The Reporting Persons intend to review their investment in the Issuer on a continuing basis. Depending on various factors including, without limitation, the Issuer’s financial position and investment strategy, the price levels of the Common Units and the Series A Preferred Units, conditions in the securities markets and general economic and industry conditions, the Reporting Persons intend to continue to consider, explore and/or develop plans and may in the future take such actions with respect to their investment in the Issuer as they deem appropriate including, without limitation, engaging in communications with the Issuer’s management and the Board (including the Conflicts Committee of the Board), engaging in discussions with shareholders of the Issuer and others about the Proposed Transaction, as it may be modified from time to time, and the Issuer and the Reporting Persons’ investment, making proposals to the Issuer concerning changes to the Proposed Transaction, capital allocation strategy, capitalization, ownership structure, other strategic transactions, including business combinations, a sale of the Issuer as a whole or in parts or acquisitions or investments by the Issuer, Board structure (including Board composition), operations of the Issuer, purchasing additional Units, selling some or all of their Units, engaging in short selling of or any hedging or similar transaction with respect to the Units, or take any other actions with respect to their investment in the Issuer permitted by law, including any or all of the actions set forth in paragraphs (a)-(j) of Item 4 of Schedule 13D. The Reporting Persons may at any time reconsider and change their plans or proposals relating to the foregoing.

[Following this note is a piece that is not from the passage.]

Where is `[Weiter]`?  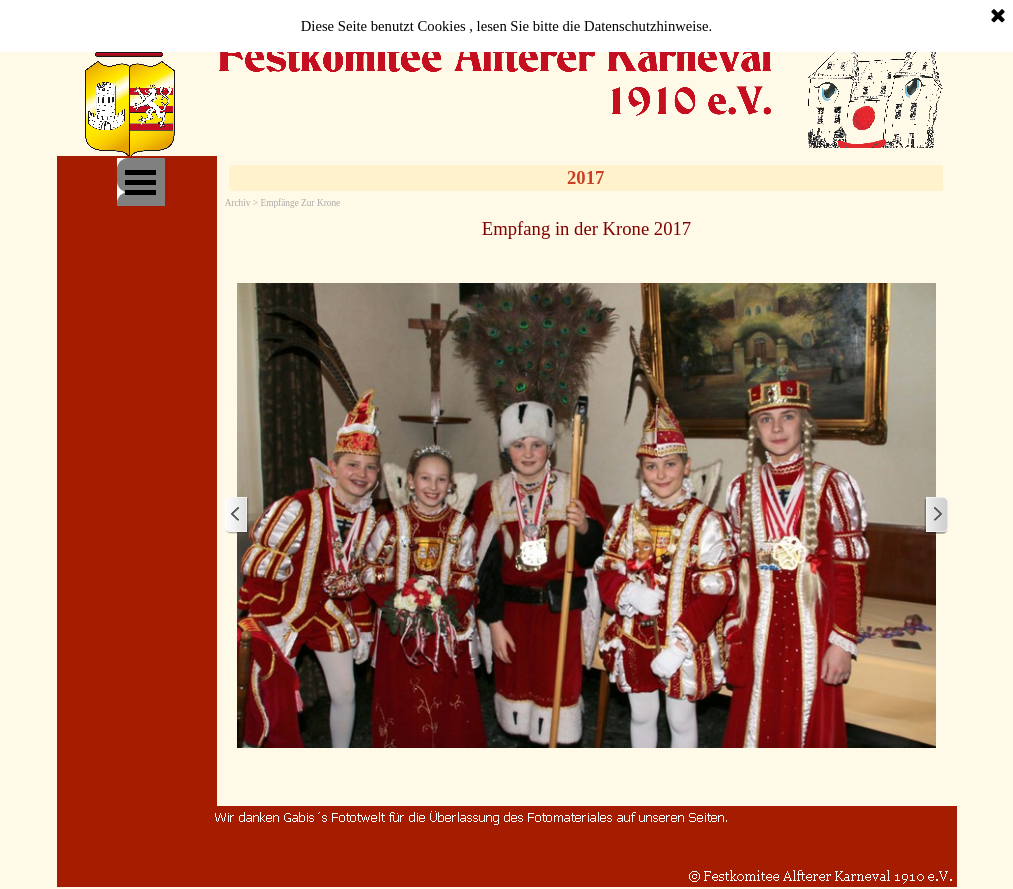 [Weiter] is located at coordinates (936, 515).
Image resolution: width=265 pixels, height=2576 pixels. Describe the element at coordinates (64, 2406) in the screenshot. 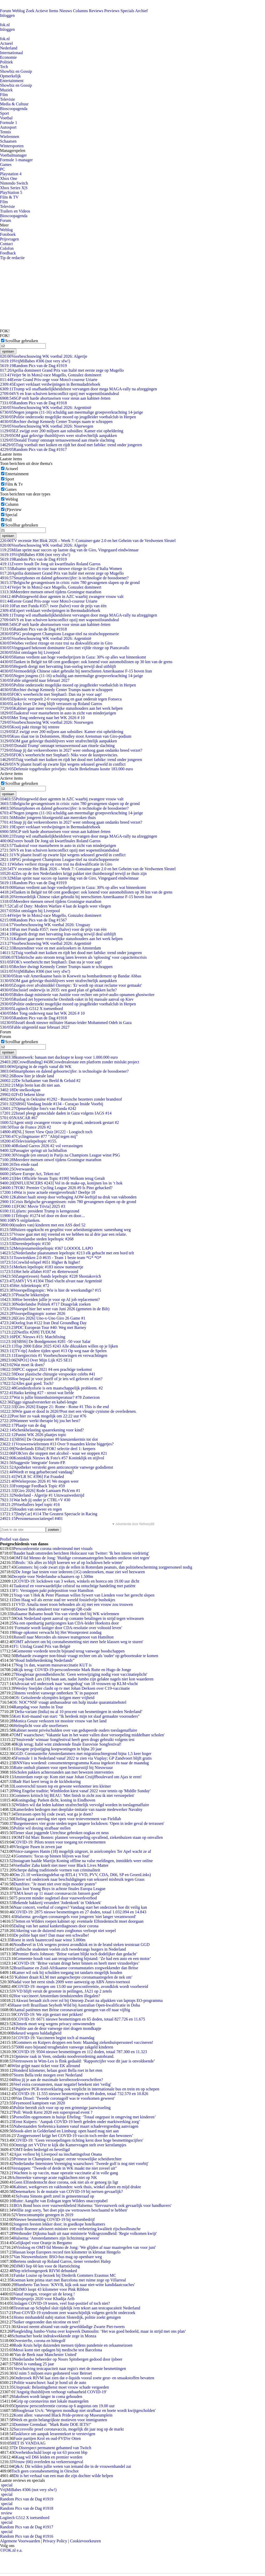 I see `Opnieuw persconferentie corona op 6 augustus om 19.00 uur` at that location.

Item 5. Interest in Securities of the Issuer.
The responses of the Reporting Persons to rows 7, 8, 9, 10, 11 and 13 on the cover pages of this Schedule 13D are incorporated herein by reference.
(a)–(b) Each Reporting Person’s beneficial ownership of the Common Units as of the date of this Schedule 13D is reflected on that Reporting Person’s cover page. DG Capital and Dov Gertzulin beneficially own, in the aggregate, 3,193,778 Common Units, representing approximately 7.69% of the Issuer’s Common Units issued and outstanding. DG Value beneficially owns 2,746,825 Common Units, representing approximately 6.62% of the Issuer’s Common Units issued and outstanding. The percentages herein are calculated based on 41,513,083 Common Units issued and outstanding as of July 29, 2021, as reported in the Issuer’s Quarterly Report on Form 10-Q filed with the Commission on August 4, 2021.
The Common Units reported herein are held by private investment funds, including DG Value Partners II Master Fund, LP, and separately managed accounts (the “DG Entities”) for which DG Capital serves as the investment manager. Dov Gertzulin serves as the managing member of DG Capital. By virtue of these relationships, the Reporting Persons may be deemed to have shared voting and dispositive power with respect to the Common Units owned directly by the DG Entities. This report shall not be deemed an admission that the Reporting Persons are beneficial owners of the Common Units for purposes of Section 13 of the Securities Exchange Act of 1934, as amended, or for any other purpose. Each of the Reporting Persons disclaims beneficial ownership of the Units reported herein except to the extent of the Reporting Person’s pecuniary interest therein.
(c) On October 11, 2021, DG Capital acquired through two open market purchases (i) 1,202 Common Units at a price of $3.23 per unit, and (ii) 798 Common Units as a price of $3.23 per unit. There have been no other transactions effected by the Reporting Persons during the past sixty (60) days with respect to the Issuer’s Common Units.